**Aim of the task**: Copy each line below holding "birth".

**The data**:

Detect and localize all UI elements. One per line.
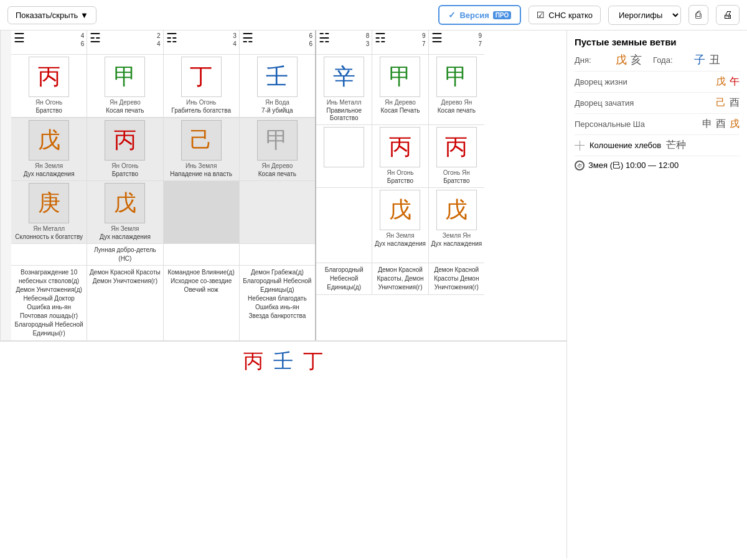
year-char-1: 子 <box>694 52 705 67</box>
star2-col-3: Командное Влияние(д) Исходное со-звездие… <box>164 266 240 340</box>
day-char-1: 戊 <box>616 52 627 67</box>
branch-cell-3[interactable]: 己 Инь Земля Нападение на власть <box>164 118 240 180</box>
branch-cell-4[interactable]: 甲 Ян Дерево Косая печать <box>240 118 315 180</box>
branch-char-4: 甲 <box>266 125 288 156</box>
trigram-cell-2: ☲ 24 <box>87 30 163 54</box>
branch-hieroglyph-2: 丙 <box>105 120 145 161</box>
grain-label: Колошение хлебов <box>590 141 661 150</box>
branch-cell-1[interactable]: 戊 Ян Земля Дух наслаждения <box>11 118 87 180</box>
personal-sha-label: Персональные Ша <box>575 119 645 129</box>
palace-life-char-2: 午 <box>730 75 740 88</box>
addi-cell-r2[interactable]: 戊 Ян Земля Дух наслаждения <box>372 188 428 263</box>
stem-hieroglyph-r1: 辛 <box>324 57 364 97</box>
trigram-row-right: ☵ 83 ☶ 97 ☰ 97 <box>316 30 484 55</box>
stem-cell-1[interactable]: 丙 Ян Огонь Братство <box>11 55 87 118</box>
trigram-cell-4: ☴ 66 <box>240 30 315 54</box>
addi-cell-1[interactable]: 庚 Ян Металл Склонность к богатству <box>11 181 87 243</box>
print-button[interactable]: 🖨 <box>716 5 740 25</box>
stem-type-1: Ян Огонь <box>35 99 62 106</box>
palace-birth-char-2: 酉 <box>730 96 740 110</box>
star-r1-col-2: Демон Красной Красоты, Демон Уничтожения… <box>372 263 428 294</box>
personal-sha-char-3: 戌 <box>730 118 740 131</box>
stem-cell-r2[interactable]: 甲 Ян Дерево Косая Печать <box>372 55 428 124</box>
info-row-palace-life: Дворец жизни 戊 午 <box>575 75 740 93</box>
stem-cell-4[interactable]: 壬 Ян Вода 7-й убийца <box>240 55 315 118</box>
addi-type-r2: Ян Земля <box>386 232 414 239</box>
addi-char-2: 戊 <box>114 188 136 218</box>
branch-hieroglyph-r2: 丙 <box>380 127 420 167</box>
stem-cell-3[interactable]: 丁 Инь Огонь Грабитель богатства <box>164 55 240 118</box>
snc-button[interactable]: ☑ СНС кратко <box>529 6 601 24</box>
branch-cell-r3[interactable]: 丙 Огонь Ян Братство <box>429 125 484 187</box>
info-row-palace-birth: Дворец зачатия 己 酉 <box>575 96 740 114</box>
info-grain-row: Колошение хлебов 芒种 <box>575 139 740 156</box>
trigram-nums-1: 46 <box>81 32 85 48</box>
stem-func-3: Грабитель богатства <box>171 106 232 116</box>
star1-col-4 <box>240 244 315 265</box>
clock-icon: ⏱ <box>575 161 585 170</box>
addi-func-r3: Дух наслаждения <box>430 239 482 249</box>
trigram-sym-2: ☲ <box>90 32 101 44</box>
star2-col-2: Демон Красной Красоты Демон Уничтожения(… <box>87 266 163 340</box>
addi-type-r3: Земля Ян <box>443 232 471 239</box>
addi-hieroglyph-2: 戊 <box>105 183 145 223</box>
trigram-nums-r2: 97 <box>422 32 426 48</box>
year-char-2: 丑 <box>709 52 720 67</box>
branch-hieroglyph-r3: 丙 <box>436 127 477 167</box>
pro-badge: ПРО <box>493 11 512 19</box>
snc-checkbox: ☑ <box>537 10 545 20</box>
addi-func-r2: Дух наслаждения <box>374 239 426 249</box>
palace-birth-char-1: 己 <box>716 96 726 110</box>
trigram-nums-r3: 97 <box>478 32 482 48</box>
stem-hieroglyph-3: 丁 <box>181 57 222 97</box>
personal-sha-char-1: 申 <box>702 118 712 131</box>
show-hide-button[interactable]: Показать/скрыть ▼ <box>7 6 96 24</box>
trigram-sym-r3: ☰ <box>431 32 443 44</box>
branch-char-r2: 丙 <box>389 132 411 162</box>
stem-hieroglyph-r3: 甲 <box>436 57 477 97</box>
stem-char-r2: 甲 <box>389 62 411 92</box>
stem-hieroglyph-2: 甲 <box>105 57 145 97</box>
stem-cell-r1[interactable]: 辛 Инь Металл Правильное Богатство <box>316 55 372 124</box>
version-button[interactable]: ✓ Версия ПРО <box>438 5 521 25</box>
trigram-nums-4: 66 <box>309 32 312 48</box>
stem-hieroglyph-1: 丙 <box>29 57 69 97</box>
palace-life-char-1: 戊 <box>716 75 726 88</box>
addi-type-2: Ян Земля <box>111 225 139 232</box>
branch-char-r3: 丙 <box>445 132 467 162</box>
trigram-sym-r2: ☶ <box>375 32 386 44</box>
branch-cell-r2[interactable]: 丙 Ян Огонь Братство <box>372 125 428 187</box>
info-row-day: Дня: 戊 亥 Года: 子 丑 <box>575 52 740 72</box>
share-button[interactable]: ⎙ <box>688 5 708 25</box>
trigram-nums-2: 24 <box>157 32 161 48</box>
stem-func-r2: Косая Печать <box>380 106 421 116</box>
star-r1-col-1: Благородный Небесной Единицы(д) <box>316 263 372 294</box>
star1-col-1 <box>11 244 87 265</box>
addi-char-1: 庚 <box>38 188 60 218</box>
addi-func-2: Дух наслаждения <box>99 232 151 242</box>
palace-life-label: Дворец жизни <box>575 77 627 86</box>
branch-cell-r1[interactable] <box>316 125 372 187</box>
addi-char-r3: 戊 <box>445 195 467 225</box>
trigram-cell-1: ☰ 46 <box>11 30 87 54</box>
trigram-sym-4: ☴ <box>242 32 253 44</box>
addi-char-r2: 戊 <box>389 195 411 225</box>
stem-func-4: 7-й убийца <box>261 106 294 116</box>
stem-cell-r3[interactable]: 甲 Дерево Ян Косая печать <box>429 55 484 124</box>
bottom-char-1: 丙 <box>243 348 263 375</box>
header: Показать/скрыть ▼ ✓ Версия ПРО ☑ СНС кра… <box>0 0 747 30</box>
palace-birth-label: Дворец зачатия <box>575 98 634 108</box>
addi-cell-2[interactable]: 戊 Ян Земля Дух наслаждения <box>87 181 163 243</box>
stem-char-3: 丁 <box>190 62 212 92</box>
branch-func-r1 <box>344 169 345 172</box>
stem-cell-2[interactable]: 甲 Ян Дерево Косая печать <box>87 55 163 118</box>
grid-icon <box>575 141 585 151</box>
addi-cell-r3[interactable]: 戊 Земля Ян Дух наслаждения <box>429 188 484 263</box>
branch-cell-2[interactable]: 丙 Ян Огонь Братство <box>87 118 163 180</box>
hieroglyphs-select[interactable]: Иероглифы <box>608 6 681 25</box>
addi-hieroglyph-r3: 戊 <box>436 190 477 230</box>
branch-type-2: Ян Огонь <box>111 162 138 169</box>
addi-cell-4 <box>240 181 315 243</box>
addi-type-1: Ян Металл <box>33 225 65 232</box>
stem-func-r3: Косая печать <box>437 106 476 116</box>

==

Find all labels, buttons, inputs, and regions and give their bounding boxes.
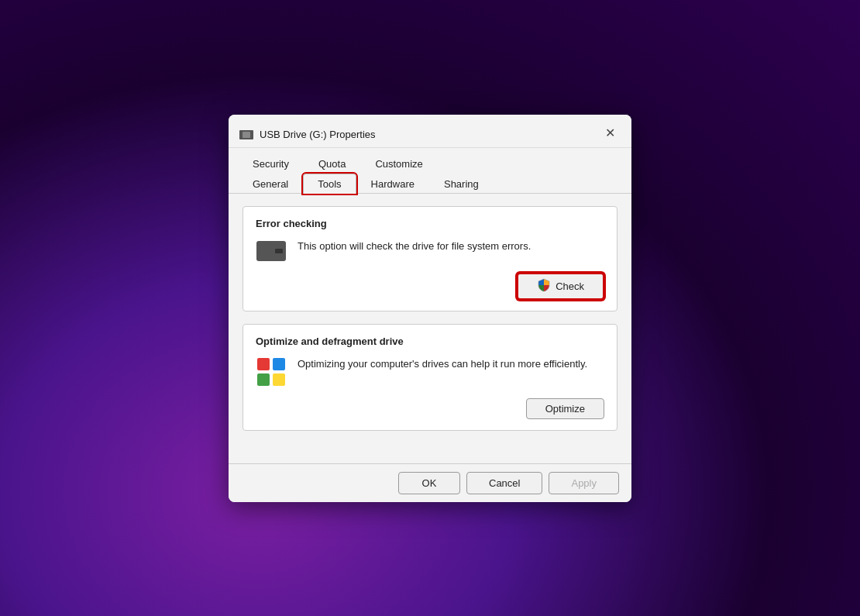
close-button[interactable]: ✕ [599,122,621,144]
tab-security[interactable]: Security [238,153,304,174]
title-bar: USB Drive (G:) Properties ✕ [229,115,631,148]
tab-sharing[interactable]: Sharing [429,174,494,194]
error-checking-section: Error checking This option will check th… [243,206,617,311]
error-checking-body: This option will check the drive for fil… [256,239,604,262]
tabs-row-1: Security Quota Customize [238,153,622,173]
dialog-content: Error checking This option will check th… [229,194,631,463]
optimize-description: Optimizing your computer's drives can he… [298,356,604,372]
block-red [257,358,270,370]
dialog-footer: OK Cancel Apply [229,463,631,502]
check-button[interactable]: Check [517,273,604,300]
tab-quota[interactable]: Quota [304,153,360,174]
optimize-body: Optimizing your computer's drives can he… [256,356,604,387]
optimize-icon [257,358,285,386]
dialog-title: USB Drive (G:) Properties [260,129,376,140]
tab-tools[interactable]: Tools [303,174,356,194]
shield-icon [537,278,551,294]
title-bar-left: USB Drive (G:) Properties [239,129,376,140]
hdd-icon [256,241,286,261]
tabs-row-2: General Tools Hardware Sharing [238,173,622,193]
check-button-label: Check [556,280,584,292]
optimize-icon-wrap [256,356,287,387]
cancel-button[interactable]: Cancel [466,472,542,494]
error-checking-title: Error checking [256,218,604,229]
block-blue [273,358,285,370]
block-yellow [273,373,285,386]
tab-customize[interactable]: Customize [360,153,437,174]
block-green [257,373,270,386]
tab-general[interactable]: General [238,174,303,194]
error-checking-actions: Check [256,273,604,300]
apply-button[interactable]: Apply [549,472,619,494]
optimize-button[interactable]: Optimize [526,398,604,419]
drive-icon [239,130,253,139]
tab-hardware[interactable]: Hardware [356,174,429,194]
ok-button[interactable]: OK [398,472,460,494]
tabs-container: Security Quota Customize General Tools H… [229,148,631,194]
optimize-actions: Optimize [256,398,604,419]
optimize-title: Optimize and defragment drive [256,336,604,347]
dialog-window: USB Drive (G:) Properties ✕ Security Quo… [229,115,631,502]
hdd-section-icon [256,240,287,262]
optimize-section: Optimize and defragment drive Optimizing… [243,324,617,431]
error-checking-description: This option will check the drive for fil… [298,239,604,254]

**Completed task**:
palace-birth-char-2: 酉 <box>730 96 740 110</box>
info-row-palace-birth: Дворец зачатия 己 酉 <box>575 96 740 114</box>
palace-birth-char-1: 己 <box>716 96 726 110</box>
palace-birth-label: Дворец зачатия <box>575 98 634 108</box>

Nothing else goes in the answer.